Marcelo Ledesma, responsable de este Programa del IPLyC, destacó la evolución del programa y del equipo que, constantemente, piensa los contenidos y las temáticas para que todos los años sean distintas. Como el primer día, “nuestra premisa es el niño y su entorno familiar, ellos son los que marcan la tendencia. Nosotros buscamos identificar qué es lo que quieren para los shows y es lo que siempre ponemos de manifiesto en las reuniones de producción.

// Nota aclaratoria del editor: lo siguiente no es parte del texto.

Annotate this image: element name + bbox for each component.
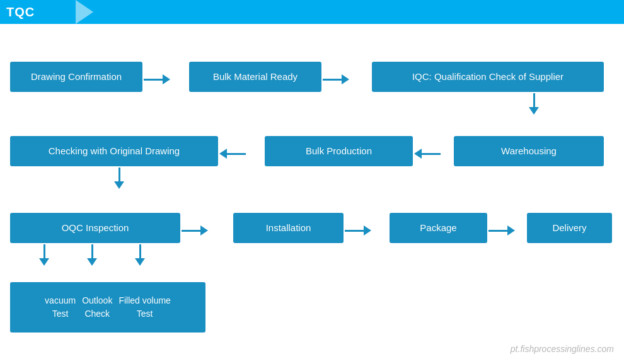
bottom-box: vacuum Test Outlook Check Filled volume … bbox=[10, 282, 205, 333]
arrow-bulk-production-to-checking bbox=[219, 149, 246, 159]
filled-volume-col: Filled volume Test bbox=[118, 294, 170, 321]
main-content: Drawing Confirmation Bulk Material Ready… bbox=[0, 24, 624, 364]
arrow-down-outlook bbox=[87, 244, 97, 266]
arrows-oqc-to-bottom bbox=[39, 244, 145, 266]
header: TQC bbox=[0, 0, 624, 24]
warehousing-box: Warehousing bbox=[454, 136, 604, 166]
vacuum-test-col: vacuum Test bbox=[45, 294, 76, 321]
arrow-oqc-to-installation bbox=[182, 225, 208, 236]
header-arrow-decoration bbox=[76, 0, 93, 24]
arrow-iqc-to-warehousing bbox=[529, 93, 539, 115]
bulk-production-box: Bulk Production bbox=[265, 136, 413, 166]
iqc-box: IQC: Qualification Check of Supplier bbox=[372, 62, 604, 92]
arrow-package-to-delivery bbox=[488, 225, 515, 236]
bulk-material-box: Bulk Material Ready bbox=[189, 62, 321, 92]
arrow-down-vacuum bbox=[39, 244, 49, 266]
delivery-box: Delivery bbox=[527, 213, 612, 243]
arrow-checking-to-oqc bbox=[114, 168, 124, 189]
bottom-box-inner: vacuum Test Outlook Check Filled volume … bbox=[45, 294, 171, 321]
drawing-confirmation-box: Drawing Confirmation bbox=[10, 62, 142, 92]
oqc-box: OQC Inspection bbox=[10, 213, 180, 243]
arrow-warehousing-to-bulk-production bbox=[414, 149, 441, 159]
package-box: Package bbox=[390, 213, 487, 243]
arrow-bulk-material-to-iqc bbox=[323, 74, 349, 84]
header-title: TQC bbox=[6, 5, 35, 20]
arrow-installation-to-package bbox=[345, 225, 371, 236]
outlook-check-col: Outlook Check bbox=[82, 294, 112, 321]
checking-box: Checking with Original Drawing bbox=[10, 136, 218, 166]
installation-box: Installation bbox=[233, 213, 344, 243]
arrow-drawing-to-bulk-material bbox=[144, 74, 170, 84]
arrow-down-filled bbox=[135, 244, 145, 266]
watermark: pt.fishprocessinglines.com bbox=[511, 344, 614, 354]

En los ensayos, hacemos las correcciones, para que cada encuentro sea único”, manifestó el “alma mater” del grupo, para quien es un “placer” desarrollar esta tarea.

Una misión cumplida
En cada visita, el Programa se ocupa de inculcar valores y dejar mensajes claros respecto a temáticas como los derechos del niño y la lucha contra el bullyng. Destacando siempre que “todo gira en torno a la familia y que ese núcleo es el más importante. Buscamos que en los juegos haya interacción de padres e hijos. Que puedan subir al escenario, que participen y se ganen un regalito”, añadió Ledesma que, coordinando este programa cumplió un sueño que tenía desde pequeño. “Poder volcar cosas que tenía en mente al trabajo cotidiano es lo mejor que me pudo pasar”, aseguró. Además, contar con el apoyo de las autoridades del Instituto y del Gobierno de Misiones “cuando mostramos lo que hacemos en otros lugares, es muy valioso. Cada vez que finalizamos la jornada es una misión cumplida”.
Nada de esto sería posible sin el excelente grupo humano que día a día aporta su esfuerzo, su creatividad y sus ganas para llevar alegría y diversión a los lugares más recónditos y de sus familiares, que son el soporte detrás de escena.